KUALA LUMPUR (Bernama) – As Malaysia braces for flagging world’s economy, there could be a silver lining in its economic outlook this year, despite a dismal forecast that skewed towards strong growth in the electrical and electronics (E&E), and tourism industries.
This is in view of falling crude oil and commodity prices, particularly that of crude palm oil, will affect the government’s revenue and ability to meet its targets in reducing the budget deficit to three per cent this year.
Brent Crude oil prices dipped below $50 per barrel yesterday, the lowest since May 2009 due to a supply glut.
Economists are revising downwards Malaysia’s economic growth this year from the official government target of five to six per cent on the back of the weakening ringgit, a five-and-a-half year low, against the US dollar.
However, Malaysia’s exports for the first 11 months of 2014, remained strong as it expanded by 6.8 per cent to RM698.44 billion with robust E&E exports to the US.

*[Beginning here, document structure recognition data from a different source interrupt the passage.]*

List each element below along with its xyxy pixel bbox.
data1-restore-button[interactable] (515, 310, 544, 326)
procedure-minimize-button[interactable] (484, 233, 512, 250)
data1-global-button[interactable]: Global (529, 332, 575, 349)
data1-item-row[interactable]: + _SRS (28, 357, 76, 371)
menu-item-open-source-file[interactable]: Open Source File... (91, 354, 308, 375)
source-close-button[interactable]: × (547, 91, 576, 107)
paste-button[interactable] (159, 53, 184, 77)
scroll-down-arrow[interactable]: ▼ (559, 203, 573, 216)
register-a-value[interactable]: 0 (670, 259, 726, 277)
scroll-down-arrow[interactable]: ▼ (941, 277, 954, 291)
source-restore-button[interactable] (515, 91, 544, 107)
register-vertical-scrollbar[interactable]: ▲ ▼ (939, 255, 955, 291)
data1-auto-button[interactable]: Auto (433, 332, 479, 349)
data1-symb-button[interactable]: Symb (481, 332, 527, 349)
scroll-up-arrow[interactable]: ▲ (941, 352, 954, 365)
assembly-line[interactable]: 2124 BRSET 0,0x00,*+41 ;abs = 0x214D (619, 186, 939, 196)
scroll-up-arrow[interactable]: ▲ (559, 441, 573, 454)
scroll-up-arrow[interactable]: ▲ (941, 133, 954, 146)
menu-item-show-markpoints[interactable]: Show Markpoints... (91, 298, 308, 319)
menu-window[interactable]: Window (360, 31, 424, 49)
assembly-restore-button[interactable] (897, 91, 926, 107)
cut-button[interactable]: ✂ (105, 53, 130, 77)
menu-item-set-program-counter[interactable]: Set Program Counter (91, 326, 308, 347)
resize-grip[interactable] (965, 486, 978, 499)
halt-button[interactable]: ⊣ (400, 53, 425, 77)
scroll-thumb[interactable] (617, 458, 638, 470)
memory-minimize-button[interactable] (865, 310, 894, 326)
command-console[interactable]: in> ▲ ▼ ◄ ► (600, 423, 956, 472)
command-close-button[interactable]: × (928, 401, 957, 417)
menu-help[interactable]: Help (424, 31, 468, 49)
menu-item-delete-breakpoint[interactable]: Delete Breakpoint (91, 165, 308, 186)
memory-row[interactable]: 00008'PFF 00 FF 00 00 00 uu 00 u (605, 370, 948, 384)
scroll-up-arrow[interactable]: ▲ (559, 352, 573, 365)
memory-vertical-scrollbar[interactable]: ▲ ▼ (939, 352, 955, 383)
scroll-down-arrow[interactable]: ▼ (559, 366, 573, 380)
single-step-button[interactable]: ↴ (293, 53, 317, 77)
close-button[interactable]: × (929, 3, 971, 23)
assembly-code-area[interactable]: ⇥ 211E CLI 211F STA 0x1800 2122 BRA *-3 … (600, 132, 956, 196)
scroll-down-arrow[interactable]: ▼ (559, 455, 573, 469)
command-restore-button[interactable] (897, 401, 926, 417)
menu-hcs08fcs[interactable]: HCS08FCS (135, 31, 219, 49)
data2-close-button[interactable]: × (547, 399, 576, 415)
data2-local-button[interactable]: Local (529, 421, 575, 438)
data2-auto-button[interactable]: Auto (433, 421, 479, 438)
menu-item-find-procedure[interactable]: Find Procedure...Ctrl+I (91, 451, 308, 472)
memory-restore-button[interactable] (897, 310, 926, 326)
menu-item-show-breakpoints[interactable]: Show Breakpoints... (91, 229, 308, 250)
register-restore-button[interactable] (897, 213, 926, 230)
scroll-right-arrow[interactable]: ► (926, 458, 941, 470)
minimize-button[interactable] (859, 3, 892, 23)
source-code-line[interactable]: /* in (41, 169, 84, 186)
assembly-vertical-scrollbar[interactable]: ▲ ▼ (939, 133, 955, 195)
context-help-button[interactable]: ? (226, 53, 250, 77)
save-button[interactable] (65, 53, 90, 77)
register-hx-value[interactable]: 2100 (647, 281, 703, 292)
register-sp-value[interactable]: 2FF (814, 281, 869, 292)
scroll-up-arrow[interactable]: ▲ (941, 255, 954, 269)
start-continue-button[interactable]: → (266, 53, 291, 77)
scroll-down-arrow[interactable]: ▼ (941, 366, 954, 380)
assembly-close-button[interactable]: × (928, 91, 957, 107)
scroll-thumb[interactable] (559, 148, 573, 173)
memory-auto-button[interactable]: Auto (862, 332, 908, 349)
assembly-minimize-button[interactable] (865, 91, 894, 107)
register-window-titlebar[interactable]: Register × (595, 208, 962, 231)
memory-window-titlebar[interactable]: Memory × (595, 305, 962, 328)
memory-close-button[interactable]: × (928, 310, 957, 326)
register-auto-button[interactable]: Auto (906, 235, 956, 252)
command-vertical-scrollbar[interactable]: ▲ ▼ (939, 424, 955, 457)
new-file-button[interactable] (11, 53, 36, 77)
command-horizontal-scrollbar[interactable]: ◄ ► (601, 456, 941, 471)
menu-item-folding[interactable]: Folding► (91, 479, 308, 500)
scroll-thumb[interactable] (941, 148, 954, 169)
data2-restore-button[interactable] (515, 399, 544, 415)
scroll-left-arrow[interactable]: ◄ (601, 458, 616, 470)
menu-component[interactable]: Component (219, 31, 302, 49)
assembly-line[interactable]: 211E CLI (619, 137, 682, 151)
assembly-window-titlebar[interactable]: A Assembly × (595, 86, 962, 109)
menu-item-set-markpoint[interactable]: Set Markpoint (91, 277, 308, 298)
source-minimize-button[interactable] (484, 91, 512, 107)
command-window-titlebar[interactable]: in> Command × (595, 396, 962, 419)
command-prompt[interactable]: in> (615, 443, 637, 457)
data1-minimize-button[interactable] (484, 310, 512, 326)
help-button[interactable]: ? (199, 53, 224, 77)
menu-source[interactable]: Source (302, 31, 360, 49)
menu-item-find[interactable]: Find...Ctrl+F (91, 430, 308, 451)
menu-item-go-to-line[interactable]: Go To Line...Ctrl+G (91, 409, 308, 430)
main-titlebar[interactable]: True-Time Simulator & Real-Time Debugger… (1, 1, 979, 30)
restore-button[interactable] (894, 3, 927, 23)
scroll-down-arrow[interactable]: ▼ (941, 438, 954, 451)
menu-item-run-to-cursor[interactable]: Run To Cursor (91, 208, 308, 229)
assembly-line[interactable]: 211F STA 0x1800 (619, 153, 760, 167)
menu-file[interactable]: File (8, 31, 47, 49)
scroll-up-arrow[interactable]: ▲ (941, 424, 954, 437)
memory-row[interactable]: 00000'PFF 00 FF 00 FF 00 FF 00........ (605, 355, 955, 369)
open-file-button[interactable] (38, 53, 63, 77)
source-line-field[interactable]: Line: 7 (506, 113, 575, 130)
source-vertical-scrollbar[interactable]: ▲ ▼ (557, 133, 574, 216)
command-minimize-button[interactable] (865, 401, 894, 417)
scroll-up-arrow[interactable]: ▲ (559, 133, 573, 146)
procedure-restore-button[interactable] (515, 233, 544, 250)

Encouraging exports to the US were supported by its strong gross domestic product (GDP) growth of five per cent in third quarter of 2014.
Amid prevailing weaknesses in the European economy, the US economy is said to be regaining strength with improved labour market and trade data.
More imports from the US in E&E products are expected with stronger consumer demand.
Maybank Investment Bank Research said the weak ringgit had boosted export earnings.
It said the fall in crude oil prices and vulnerability to capital outflows, especially in view of the high foreign holdings of the Malaysian government securities combined with the anticipated narrowing of interest rate differential with the US, have weighed down on sentiment on the ringgit.
“Nonetheless, the softer ringgit should help boost exports through translation gains in export earnings – with a short-time lag – to offset higher import costs,” the Maybank IB Research said.
A focus on industries that generate revenue and growth could help Malaysia’s build up its finances to balance its budget and achieve its fiscal consolidation exercise.
This is in view of concerns of public finances that narrower current account surplus could tip into deficit.
Maybank IB Research said there were fears that Malaysia’s trade surplus (and by extension, current account surplus) is on the verge of tipping into deficit as Brent crude oil prices dropped 40 per cent at the end of Nov 2014 from the peak in July 2014.
“We reiterate our view of a likely scenario of narrower trade surplus and current account surplus,” Maybank IB Research said.
The weak ringgit is a boon to tourism which Malaysia should take advantage of.
The Kuala Lumpur International Airport registered passenger arrivals of over 40 million as at October last year, a 4.2 per cent growth from the previous year, making it the fastest growing major airport in Asia Pacific.